Bloggers, film makers and actors have challenged the Kenya Film and Classification Board (KFCB) to change their attitude towards them as a pre-requisite to building trust in the ongoing review of the Film and Stage Plays Act.

At a forum hosted by the Bloggers Association of Kenya (BAKE) in partnership with Nation Media Group (NMG), they tasked KFCB’s Corporate Communications Manager Nelly Muluka to look at stakeholders are critical voices to the review process and not to patronize them. They took issue with KFCB CEO Ezekiel Mutua who called some of them drunkards and also reneged on an agreement to trash the review document and start afresh.

Wanuri Kahiu, an award winning film maker underlined respect as critical to building trust between stakeholders and the classification Board in order to find an amicable path.

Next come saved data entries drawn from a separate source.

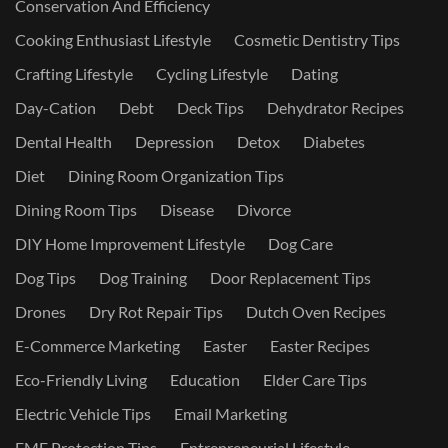
Conservation And Efficiency
Cooking Enthusiast Lifestyle
Cosmetic Dentistry Tips
Crafting Lifestyle
Cycling Lifestyle
Dating
Day-Cation
Debt
Deck Tips
Dehydrator Recipes
Dental Health
Depression
Detox
Diabetes
Diet
Dining Room Organization Tips
Dining Room Tips
Disease
Divorce
DIY Home Improvement Lifestyle
Dog Care
Dog Tips
Dog Training
Door Replacement Tips
Drones
Dry Rot Repair Tips
Dutch Oven Recipes
E-Commerce Marketing
Easter
Easter Recipes
Eco-Friendly Living
Education
Elder Care Tips
Electric Vehicle Tips
Email Marketing
EMF Protection Tips
Entrepreneurial Lifestyle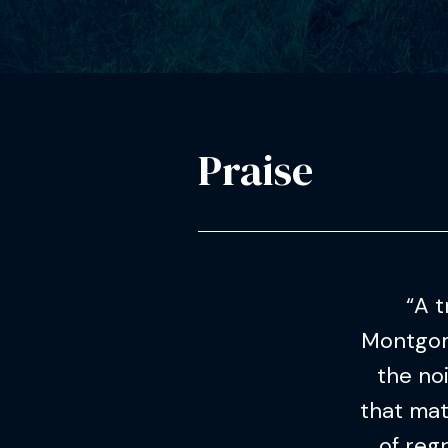
Praise
“A t
Montgome
the no
that mat
of reg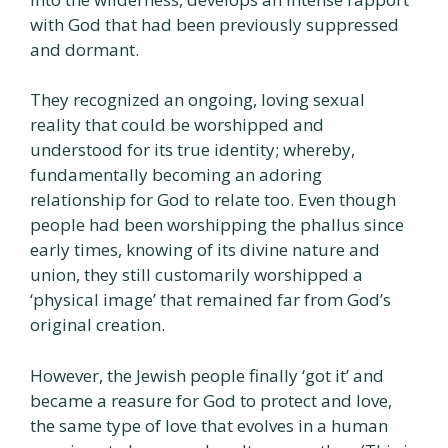
with God that had been previously suppressed
and dormant.
They recognized an ongoing, loving sexual
reality that could be worshipped and
understood for its true identity; whereby,
fundamentally becoming an adoring
relationship for God to relate too. Even though
people had been worshipping the phallus since
early times, knowing of its divine nature and
union, they still customarily worshipped a
‘physical image’ that remained far from God’s
original creation.
However, the Jewish people finally ‘got it’ and
became a reasure for God to protect and love,
the same type of love that evolves in a human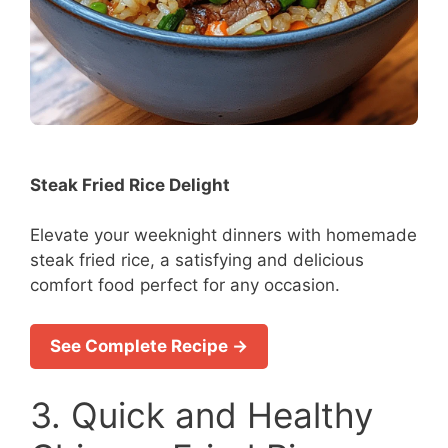
Steak Fried Rice Delight
Elevate your weeknight dinners with homemade
steak fried rice, a satisfying and delicious
comfort food perfect for any occasion.
See Complete Recipe →
3. Quick and Healthy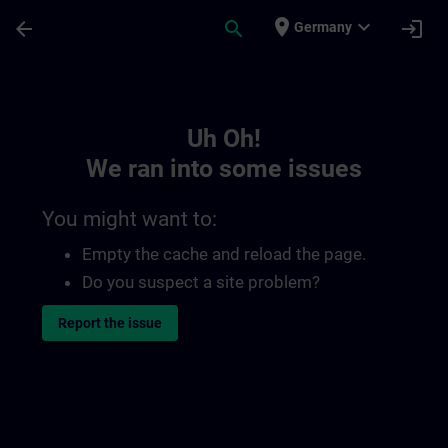
Skip To Main Content
Page Loaded
place
expand_more
arrow_back
search
login
Germany
Toc | SITRAIN
Uh Oh!
We ran into some issues
You might want to:
Empty the cache and reload the page.
Do you suspect a site problem?
Report the issue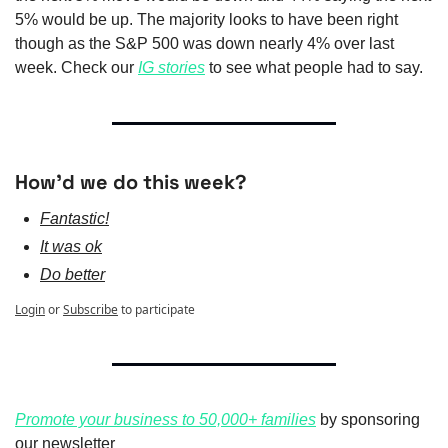
5% would be up. The majority looks to have been right 
though as the S&P 500 was down nearly 4% over last 
week. Check our 
IG stories
 to see what people had to say.
How'd we do this week?
Fantastic!
It was ok
Do better
Login
or
Subscribe
to participate
Promote your business to 50,000+ families
 by sponsoring 
our newsletter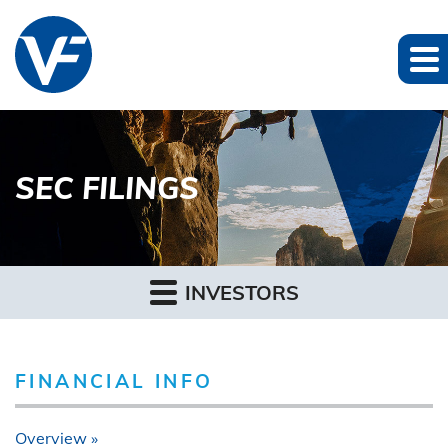
SEC FILINGS
INVESTORS
FINANCIAL INFO
Overview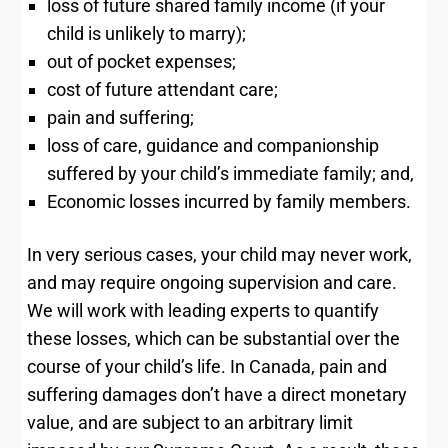
loss of future shared family income (if your
child is unlikely to marry);
out of pocket expenses;
cost of future attendant care;
pain and suffering;
loss of care, guidance and companionship
suffered by your child’s immediate family; and,
Economic losses incurred by family members.
In very serious cases, your child may never work,
and may require ongoing supervision and care.
We will work with leading experts to quantify
these losses, which can be substantial over the
course of your child’s life. In Canada, pain and
suffering damages don’t have a direct monetary
value, and are subject to an arbitrary limit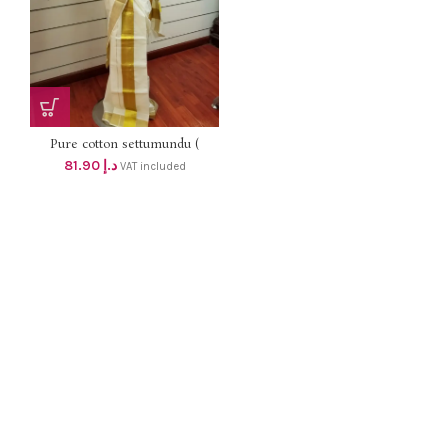
Pure cotton settumundu (
Without Blouse) dhs 78
81.90
د.إ
VAT included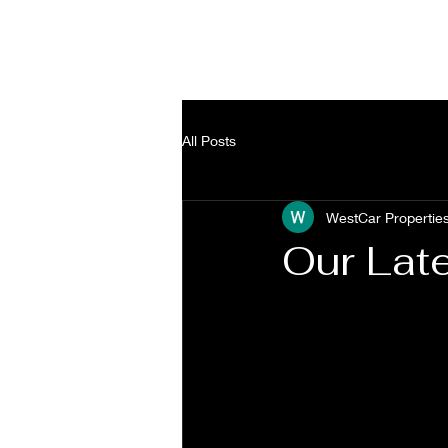
a
3
All Posts
WestCar Propertie
Our Lat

She said that the way the Board was addressing the stakeholders would not lead to a law that benefits either side which would be an exercise in futility.

Dr. Njoki Ngumi, Head of outreach and partnerships at The Nest challenged Nelly Muluka to table the names of stakeholders who she argued had written the memorandum to the Board seeking to have the current law reviewed. Nelly had argued that the process was not initiated by the Board but by stakeholders but when pinned to give the names, she did not.

Clifford Machoka, the Head of Corporate & Regulatory Affairs, NMG affirmed that the Bill affects almost every Kenyan going by its definition of distribution of content. He said that its provisions will make the Board a moral police, something that is unconstitutional and retrogressive.

The new law seeks to install KFCB as the new Kenyan moral police. Something we don’t need, he asserted.

He added that if the Bill becomes law, people will have to get a licence to take random videos on the road. One will also need police presence too, something that kills innovation and creativity.

Some Kenyans online took to social media during the forum to share their views

 


Nelly however assured the participants that their views will be incorporated alongside others when amending sections of the Bill they find offensive.